You only need to look to the countries closest to Afghanistan, such as India, Iran and Pakistan and you’ll find these underground girls there too. They are called something different in each country, but my research shows that the equivalent of bacha posh exist all over those Middle Eastern and Asian countries with limited rights and freedoms for women and girls. It was just not written about before I found it.
Q. Are most people actually fooled by this practice? Or do many know and simply play along with the pretense?
Most Afghans will know of a neighbor, a relative or someone in the neighborhood or village, who has a bacha posh in the family. But with these children, it’s the element of disguise that matters: For a little girl to be able to walk to school, if the road is insecure, or to move with groups of boys outside and play, or to run errands to the bazaar as a bacha – a boy – means she will not raise any eyebrows and can just be part of society in a way that girls cannot.
In a strong culture of honor, it’s the father’s responsibility to keep his daughters pure and protected before marriage; so any girl running around on her own will be more of a disturbance to the order of society than someone who looks like a boy. So yes, you could say that society plays along with it – better to accept the occasional made-up boy than to openly allow girls and women freedom of movement. You could say it’s a version of the “don’t ask, don’t tell” policy, as another example of how to handle a system with built-in discrimination.
Q. Why were people willing to discuss this with you?
I work from the premise – and this is also based on the experience – that everyone wants to tell his or her story. It’s just a question of when, and how. In most of these cases, it began with a chain of introductions, and many conversations and meetings without notebooks, cameras or recorders. It takes sharing meals and learning about families and for me to open up about who I am and why I’m there. It sometimes also takes some very skilled and diplomatic Afghan colleagues who interpret. Each subject in my book has made a very conscious decision to share details of their personal history, lives and bodies with me. In turn, I have been very transparent about my work, and always tried to be extremely careful, and I have tried to honor their stories by portraying them accurately and respectfully.
Q. What message does this practice send to the other daughters in a family?

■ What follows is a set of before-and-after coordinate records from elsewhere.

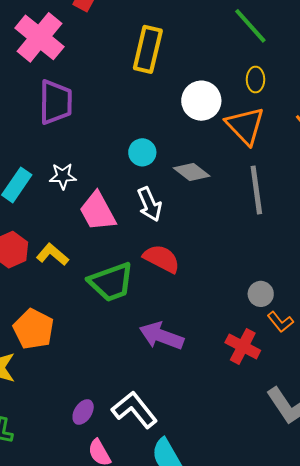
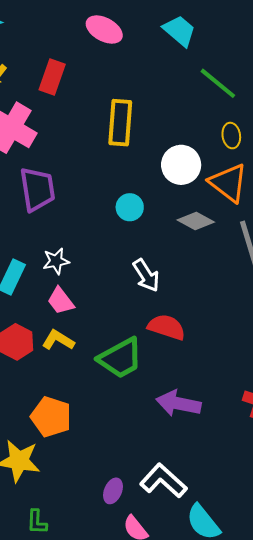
cyan circle: (142, 152) -> (130, 207), moved
gray diamond: (192, 172) -> (196, 221), moved
pink trapezoid: (98, 211) -> (61, 301), moved, size x0.7

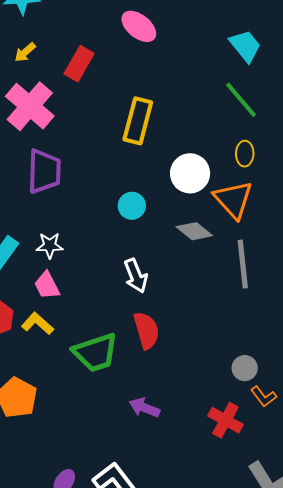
cyan trapezoid: (179, 31) -> (245, 46), moved
red semicircle: (167, 327) -> (146, 330), turned 45
purple arrow: (178, 404) -> (144, 408), size x0.7

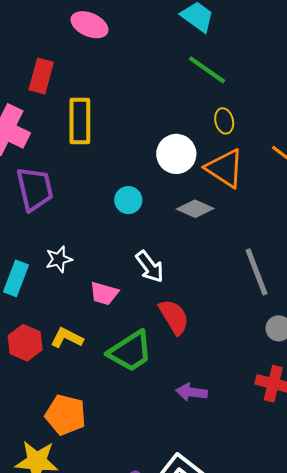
yellow rectangle: (138, 121) -> (80, 121), moved
gray line: (243, 264) -> (257, 272), moved
pink trapezoid: (47, 285) -> (104, 293), moved, turned -32

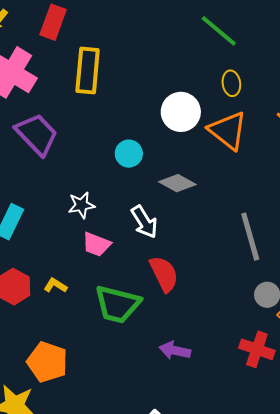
purple trapezoid: (35, 189) -> (37, 134), turned -36
gray diamond: (195, 209) -> (177, 183), moved
white star: (59, 259) -> (81, 205), moved
yellow L-shape: (67, 338) -> (55, 285), size x0.7
green trapezoid: (130, 351) -> (117, 304), turned 42

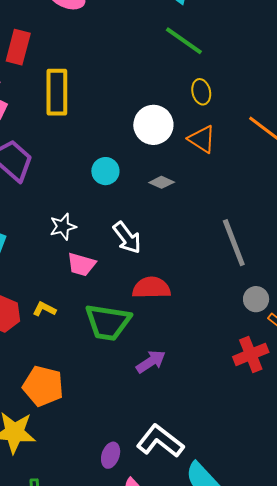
orange triangle: (228, 131) -> (202, 139), size x0.7
gray diamond: (177, 183) -> (162, 182), moved, size x0.7
red semicircle: (164, 274) -> (151, 288), turned -60
red cross: (257, 349) -> (251, 354), turned -36
purple arrow: (175, 351) -> (151, 362), moved, turned 140

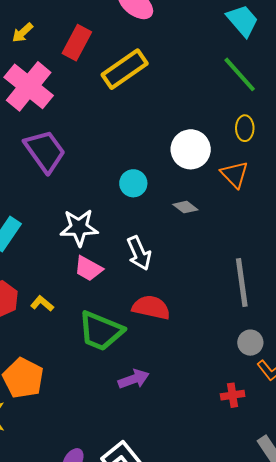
yellow rectangle: (57, 92) -> (125, 69), moved, turned 42
white star: (63, 227) -> (79, 228), size x1.4
red cross: (251, 354) -> (233, 395), size x0.7

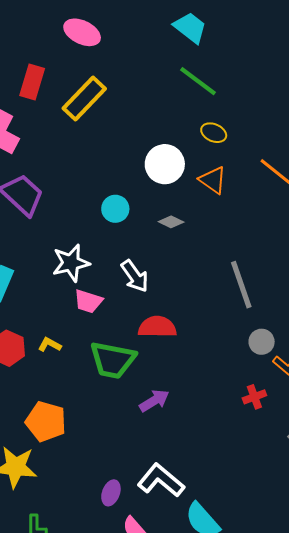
yellow ellipse: (245, 128) -> (214, 133), turned -55

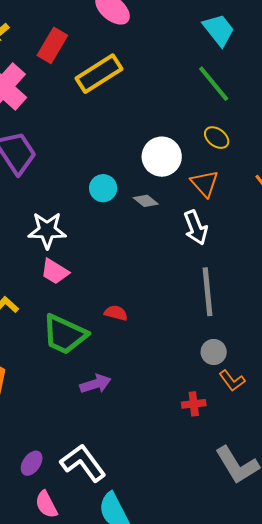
gray diamond: (171, 222) -> (146, 201), moved
white arrow: (135, 276) -> (196, 228), moved
red semicircle: (157, 327) -> (116, 313), size x0.6

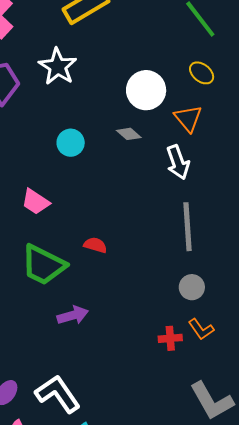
cyan circle: (103, 188) -> (71, 143), moved
white star: (47, 230) -> (58, 67), moved, turned 30
orange L-shape: (232, 381) -> (201, 329), moved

That there is a difference between pants and skirts. And that those with pants always come first. Every girl in Afghanistan is aware that had she been born a boy, her life would have been entirely different. So there can be some jealousy. But a bacha posh in the family can benefit sisters, too, as the made-up “brother” can escort them outside, and through that afford other girls in the family more freedom of movement.
Q. Did you feel that the mothers you spoke to regretted or worried about the practice?
Several mothers constantly questioned themselves about this decision. In particular those who had older girls; mothers would worry that daughters had turned too “boyish” to be able to go back and portray the ideal image of a “proper” and shy Afghan girl. But a schoolteacher told me what some others also echoed: “In Afghanistan, we are who we must be.” In a place with almost constant war and insecurity, that is considered to be the absolute worst place to be a woman and to be born a girl, this is one more way of coping. That is not to say that it cannot have deep consequences for the child who experiences it.
Q. How did you come away feeling about this overall? Is it a harmful practice or does it actually have certain benefits?
This is at the same time a consequence of, and a way to creatively resist, extreme oppression and segregation. And I will not ever attempt to judge that. In our part of the world, we speak of such things as human rights and children’s rights, and what they entail. But Afghanistan is an entirely different context, where gender becomes secondary to attempts to reach for even small freedoms. My research shows that the bacha posh who “become” women relatively early after growing up as boys – and by that I mean before puberty – often speak of the empowering effects of knowing what they are capable of. But for those women who remain as young men for years, the transition is extremely hard, as they are no longer in disguise – they have crossed over to the other side, and in that they have also become. And that’s where perhaps the most interesting part of my book begins.